SOURCE INFORMATION »
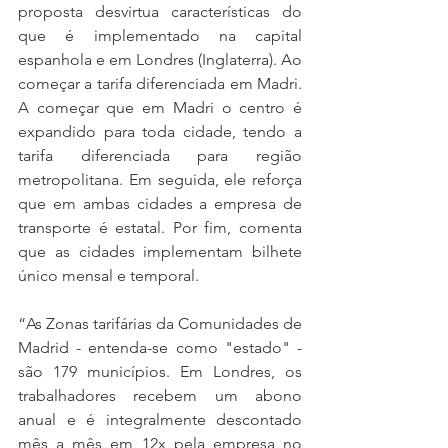
proposta desvirtua características do 
que é implementado na capital 
espanhola e em Londres (Inglaterra). Ao 
começar a tarifa diferenciada em Madri. 
A começar que em Madri o centro é 
expandido para toda cidade, tendo a 
tarifa diferenciada para região 
metropolitana. Em seguida, ele reforça 
que em ambas cidades a empresa de 
transporte é estatal. Por fim, comenta 
que as cidades implementam bilhete 
único mensal e temporal.
“As Zonas tarifárias da Comunidades de 
Madrid - entenda-se como "estado" - 
são 179 municípios. Em Londres, os 
trabalhadores recebem um abono 
anual e é integralmente descontado 
mês a mês em 12x pela empresa no 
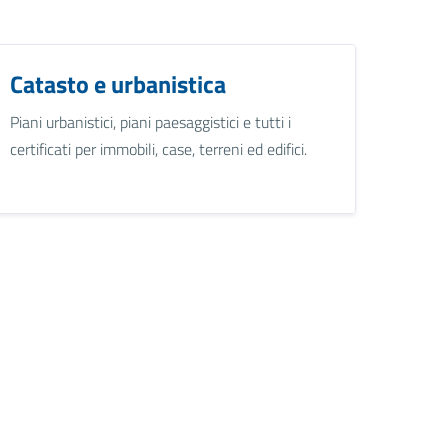
Catasto e urbanistica
Piani urbanistici, piani paesaggistici e tutti i
certificati per immobili, case, terreni ed edifici.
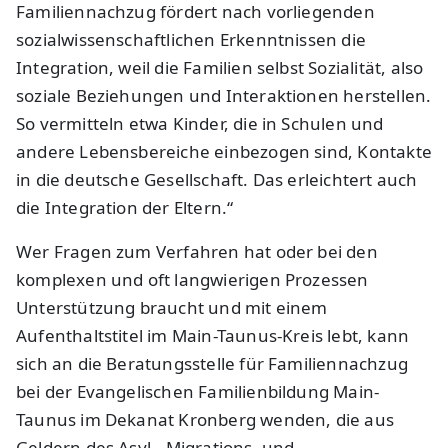
Familiennachzug fördert nach vorliegenden
sozialwissenschaftlichen Erkenntnissen die
Integration, weil die Familien selbst Sozialität, also
soziale Beziehungen und Interaktionen herstellen.
So vermitteln etwa Kinder, die in Schulen und
andere Lebensbereiche einbezogen sind, Kontakte
in die deutsche Gesellschaft. Das erleichtert auch
die Integration der Eltern.“
Wer Fragen zum Verfahren hat oder bei den
komplexen und oft langwierigen Prozessen
Unterstützung braucht und mit einem
Aufenthaltstitel im Main-Taunus-Kreis lebt, kann
sich an die Beratungsstelle für Familiennachzug
bei der Evangelischen Familienbildung Main-
Taunus im Dekanat Kronberg wenden, die aus
Geldern des Asyl-, Migrations- und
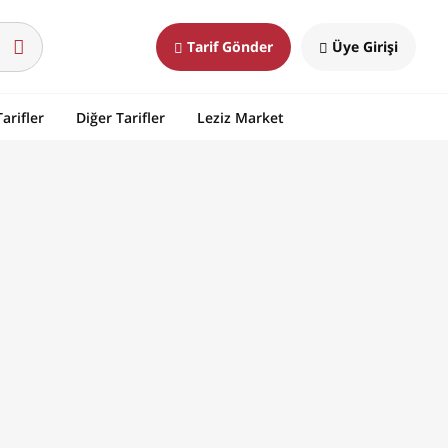
Tarif Gönder
Üye Girişi
arifler
Diğer Tarifler
Leziz Market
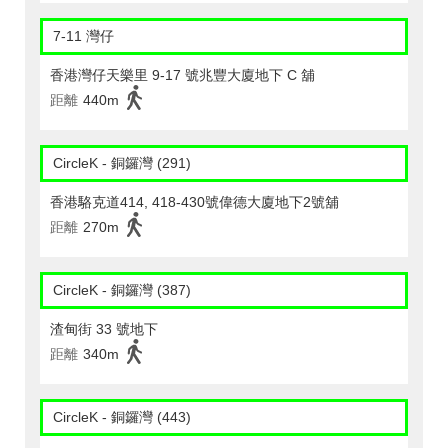
7-11 灣仔
香港灣仔天樂里 9-17 號兆豐大廈地下 C 舖
距離
440m
CircleK - 銅鑼灣 (291)
香港駱克道414, 418-430號偉德大廈地下2號舖
距離
270m
CircleK - 銅鑼灣 (387)
渣甸街 33 號地下
距離
340m
CircleK - 銅鑼灣 (443)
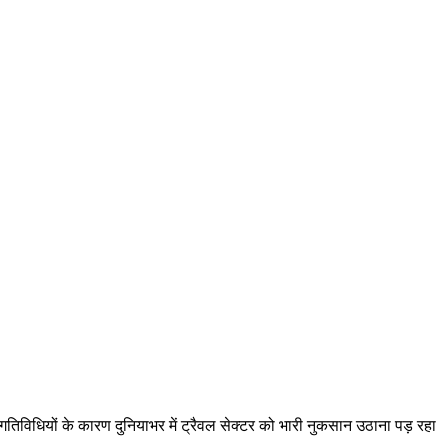
 गतिविधियों के कारण दुनियाभर में ट्रैवल सेक्टर को भारी नुकसान उठाना पड़ रहा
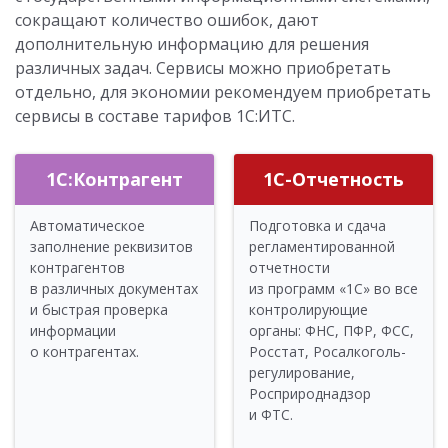
сокращают количество ошибок, дают
дополнительную информацию для решения
различных задач. Сервисы можно приобретать
отдельно, для экономии рекомендуем приобретать
сервисы в составе тарифов 1С:ИТС.
1С:Контрагент
1С-Отчетность
Автоматическое
Подготовка и сдача
заполнение реквизитов
регламентированной
контрагентов
отчетности
в различных документах
из программ «1С» во все
и быстрая проверка
контролирующие
информации
органы: ФНС, ПФР, ФСС,
о контрагентах.
Росстат, Рос­алко­голь­
ре­гу­ли­ро­ва­ние,
Росприроднадзор
и ФТС.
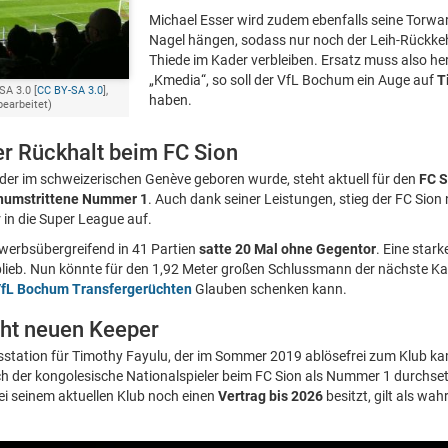
Michael Esser wird zudem ebenfalls seine Torw
Nagel hängen, sodass nur noch der Leih-Rückkeh
Thiede im Kader verbleiben. Ersatz muss also he
„Kmedia“, so soll der VfL Bochum ein Auge auf
T
SA 3.0 [
CC BY-SA 3.0
],
haben.
bearbeitet)
er Rückhalt beim FC Sion
 der im schweizerischen Genève geboren wurde, steht aktuell für den
FC S
numstrittene Nummer 1
. Auch dank seiner Leistungen, stieg der FC Sion
 in die Super League auf.
werbsübergreifend in 41 Partien
satte 20 Mal ohne Gegentor
. Eine star
ieb. Nun könnte für den 1,92 Meter großen Schlussmann der nächste Kar
fL Bochum Transfergerüchten
Glauben schenken kann.
ht neuen Keeper
dsstation für Timothy Fayulu, der im Sommer 2019 ablösefrei zum Klub 
h der kongolesische Nationalspieler beim FC Sion als Nummer 1 durchset
i seinem aktuellen Klub noch einen
Vertrag bis 2026
besitzt, gilt als wah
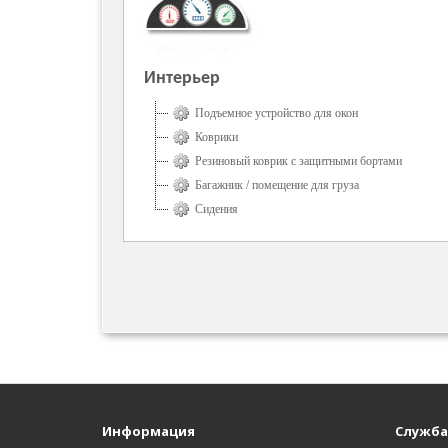
Интерьер
Подъемное устройство для окон
Коврики
Резиновый коврик с защитными бортами
Багажник / помещение для груза
Сидения
Информация
Служба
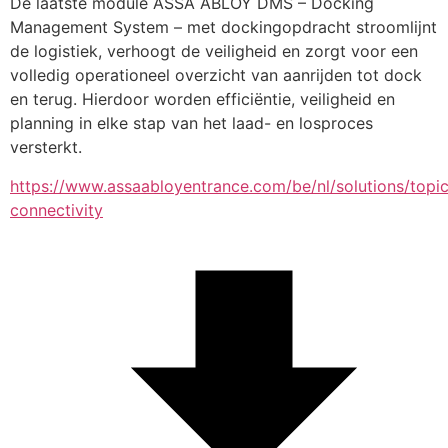
De laatste module ASSA ABLOY DMS – Docking 
Management System – met dockingopdracht stroomlijnt 
de logistiek, verhoogt de veiligheid en zorgt voor een 
volledig operationeel overzicht van aanrijden tot dock 
en terug. Hierdoor worden efficiëntie, veiligheid en 
planning in elke stap van het laad- en losproces 
versterkt.
https://www.assaabloyentrance.com/be/nl/solutions/topic
connectivity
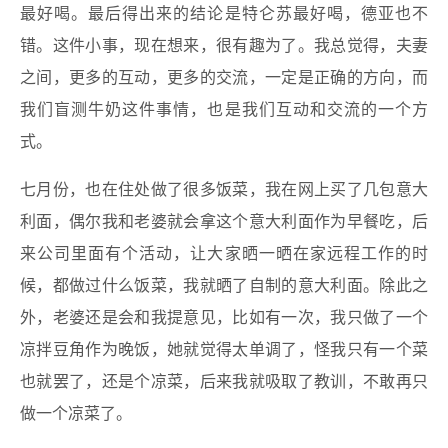
最好喝。最后得出来的结论是特仑苏最好喝，德亚也不
错。这件小事，现在想来，很有趣为了。我总觉得，夫妻
之间，更多的互动，更多的交流，一定是正确的方向，而
我们盲测牛奶这件事情，也是我们互动和交流的一个方
式。
七月份，也在住处做了很多饭菜，我在网上买了几包意大
利面，偶尔我和老婆就会拿这个意大利面作为早餐吃，后
来公司里面有个活动，让大家晒一晒在家远程工作的时
候，都做过什么饭菜，我就晒了自制的意大利面。除此之
外，老婆还是会和我提意见，比如有一次，我只做了一个
凉拌豆角作为晚饭，她就觉得太单调了，怪我只有一个菜
也就罢了，还是个凉菜，后来我就吸取了教训，不敢再只
做一个凉菜了。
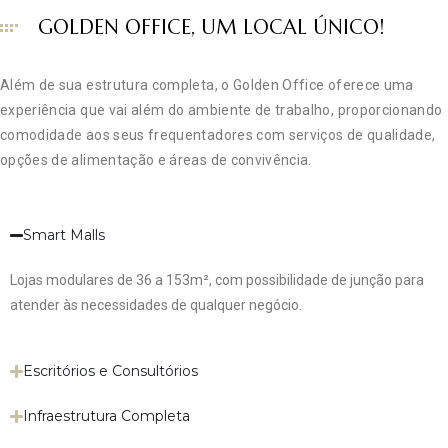
GOLDEN OFFICE, UM LOCAL ÚNICO!
Além de sua estrutura completa, o Golden Office oferece uma
experiência que vai além do ambiente de trabalho, proporcionando
comodidade aos seus frequentadores com serviços de qualidade,
opções de alimentação e áreas de convivência.
Smart Malls
Lojas modulares de 36 a 153m², com possibilidade de junção para
atender às necessidades de qualquer negócio.
Escritórios e Consultórios
Infraestrutura Completa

WHAT YOU HAVE TO DO »
In which lines of the material above does the string "kann" occur? Copy them all.

RESPONSE TO THE TASK »
Aufenthaltstitel im Main-Taunus-Kreis lebt, kann
Glauben schenken kann.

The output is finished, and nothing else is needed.